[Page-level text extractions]
= = =
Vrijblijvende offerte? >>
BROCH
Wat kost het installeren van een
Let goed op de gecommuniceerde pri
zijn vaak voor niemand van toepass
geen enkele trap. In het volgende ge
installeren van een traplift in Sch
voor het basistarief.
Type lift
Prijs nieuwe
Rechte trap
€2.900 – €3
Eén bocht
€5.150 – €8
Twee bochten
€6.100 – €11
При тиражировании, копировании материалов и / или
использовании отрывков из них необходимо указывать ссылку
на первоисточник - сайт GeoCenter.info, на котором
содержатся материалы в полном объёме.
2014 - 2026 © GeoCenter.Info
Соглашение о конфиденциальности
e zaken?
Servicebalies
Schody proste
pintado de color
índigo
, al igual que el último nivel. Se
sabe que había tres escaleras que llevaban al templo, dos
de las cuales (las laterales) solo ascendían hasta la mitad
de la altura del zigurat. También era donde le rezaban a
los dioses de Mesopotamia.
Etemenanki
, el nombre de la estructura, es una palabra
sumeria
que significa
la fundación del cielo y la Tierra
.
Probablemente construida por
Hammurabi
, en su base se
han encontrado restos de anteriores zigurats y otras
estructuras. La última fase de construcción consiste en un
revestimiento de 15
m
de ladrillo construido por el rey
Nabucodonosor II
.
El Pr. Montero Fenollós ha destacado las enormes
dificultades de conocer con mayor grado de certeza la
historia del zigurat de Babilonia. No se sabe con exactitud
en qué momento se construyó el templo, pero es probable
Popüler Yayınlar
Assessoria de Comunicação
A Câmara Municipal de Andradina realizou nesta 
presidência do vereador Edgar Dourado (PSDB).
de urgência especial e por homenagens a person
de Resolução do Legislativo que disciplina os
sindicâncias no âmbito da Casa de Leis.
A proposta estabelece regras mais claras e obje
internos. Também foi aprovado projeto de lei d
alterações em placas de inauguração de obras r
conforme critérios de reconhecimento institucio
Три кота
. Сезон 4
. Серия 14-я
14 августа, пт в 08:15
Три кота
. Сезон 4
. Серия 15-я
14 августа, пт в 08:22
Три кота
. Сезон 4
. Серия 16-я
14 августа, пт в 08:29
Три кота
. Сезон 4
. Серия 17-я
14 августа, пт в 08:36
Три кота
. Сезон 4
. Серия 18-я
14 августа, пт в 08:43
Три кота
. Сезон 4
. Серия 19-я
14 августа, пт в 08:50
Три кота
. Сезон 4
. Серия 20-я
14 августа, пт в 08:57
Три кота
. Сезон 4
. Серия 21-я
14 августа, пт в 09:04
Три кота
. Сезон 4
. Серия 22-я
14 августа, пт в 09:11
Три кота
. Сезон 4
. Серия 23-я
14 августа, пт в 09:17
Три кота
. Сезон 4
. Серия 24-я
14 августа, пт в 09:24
= = =
Set down the whole of the data, exactly as it stands.

● **Task output**
Vrijblijvende offerte? >>
BROCH
Wat kost het installeren van een
Let goed op de gecommuniceerde pri
zijn vaak voor niemand van toepass
geen enkele trap. In het volgende ge
installeren van een traplift in Sch
voor het basistarief.
Type lift
Prijs nieuwe
Rechte trap
€2.900 – €3
Eén bocht
€5.150 – €8
Twee bochten
€6.100 – €11
При тиражировании, копировании материалов и / или
использовании отрывков из них необходимо указывать ссылку
на первоисточник - сайт GeoCenter.info, на котором
содержатся материалы в полном объёме.
2014 - 2026 © GeoCenter.Info
Соглашение о конфиденциальности
e zaken?
Servicebalies
Schody proste
pintado de color
índigo
, al igual que el último nivel. Se
sabe que había tres escaleras que llevaban al templo, dos
de las cuales (las laterales) solo ascendían hasta la mitad
de la altura del zigurat. También era donde le rezaban a
los dioses de Mesopotamia.
Etemenanki
, el nombre de la estructura, es una palabra
sumeria
que significa
la fundación del cielo y la Tierra
.
Probablemente construida por
Hammurabi
, en su base se
han encontrado restos de anteriores zigurats y otras
estructuras. La última fase de construcción consiste en un
revestimiento de 15
m
de ladrillo construido por el rey
Nabucodonosor II
.
El Pr. Montero Fenollós ha destacado las enormes
dificultades de conocer con mayor grado de certeza la
historia del zigurat de Babilonia. No se sabe con exactitud
en qué momento se construyó el templo, pero es probable
Popüler Yayınlar
Assessoria de Comunicação
A Câmara Municipal de Andradina realizou nesta 
presidência do vereador Edgar Dourado (PSDB).
de urgência especial e por homenagens a person
de Resolução do Legislativo que disciplina os
sindicâncias no âmbito da Casa de Leis.
A proposta estabelece regras mais claras e obje
internos. Também foi aprovado projeto de lei d
alterações em placas de inauguração de obras r
conforme critérios de reconhecimento institucio
Три кота
. Сезон 4
. Серия 14-я
14 августа, пт в 08:15
Три кота
. Сезон 4
. Серия 15-я
14 августа, пт в 08:22
Три кота
. Сезон 4
. Серия 16-я
14 августа, пт в 08:29
Три кота
. Сезон 4
. Серия 17-я
14 августа, пт в 08:36
Три кота
. Сезон 4
. Серия 18-я
14 августа, пт в 08:43
Три кота
. Сезон 4
. Серия 19-я
14 августа, пт в 08:50
Три кота
. Сезон 4
. Серия 20-я
14 августа, пт в 08:57
Три кота
. Сезон 4
. Серия 21-я
14 августа, пт в 09:04
Три кота
. Сезон 4
. Серия 22-я
14 августа, пт в 09:11
Три кота
. Сезон 4
. Серия 23-я
14 августа, пт в 09:17
Три кота
. Сезон 4
. Серия 24-я
14 августа, пт в 09:24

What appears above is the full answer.